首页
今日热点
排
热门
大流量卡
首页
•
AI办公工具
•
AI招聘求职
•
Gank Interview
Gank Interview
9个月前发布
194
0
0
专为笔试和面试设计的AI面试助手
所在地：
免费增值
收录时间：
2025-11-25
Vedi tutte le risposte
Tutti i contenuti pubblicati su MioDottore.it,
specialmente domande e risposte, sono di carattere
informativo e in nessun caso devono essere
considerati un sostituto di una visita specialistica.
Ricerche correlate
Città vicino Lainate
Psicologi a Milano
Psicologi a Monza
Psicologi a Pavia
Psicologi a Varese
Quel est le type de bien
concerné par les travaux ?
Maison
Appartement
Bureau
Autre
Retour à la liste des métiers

================

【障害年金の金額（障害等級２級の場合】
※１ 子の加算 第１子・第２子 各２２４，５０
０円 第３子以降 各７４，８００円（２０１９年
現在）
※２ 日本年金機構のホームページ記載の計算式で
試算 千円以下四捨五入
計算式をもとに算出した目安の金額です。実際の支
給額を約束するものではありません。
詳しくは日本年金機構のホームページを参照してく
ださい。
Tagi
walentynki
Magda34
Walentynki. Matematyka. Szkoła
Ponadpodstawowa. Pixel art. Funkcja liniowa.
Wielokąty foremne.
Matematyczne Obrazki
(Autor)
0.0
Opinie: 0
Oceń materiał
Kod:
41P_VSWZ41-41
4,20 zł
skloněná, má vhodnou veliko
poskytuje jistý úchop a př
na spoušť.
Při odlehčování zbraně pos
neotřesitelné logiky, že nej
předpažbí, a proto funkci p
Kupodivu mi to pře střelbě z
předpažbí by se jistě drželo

================

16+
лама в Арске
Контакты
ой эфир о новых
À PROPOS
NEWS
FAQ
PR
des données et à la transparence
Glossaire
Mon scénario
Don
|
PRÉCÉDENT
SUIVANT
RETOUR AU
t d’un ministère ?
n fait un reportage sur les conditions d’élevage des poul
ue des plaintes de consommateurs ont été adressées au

================

Task to carry out:
Could you copy out every line in the listing where the word "Psicologi" appears?

Solution to the exercise:
Psicologi a Milano
Psicologi a Monza
Psicologi a Pavia
Psicologi a Varese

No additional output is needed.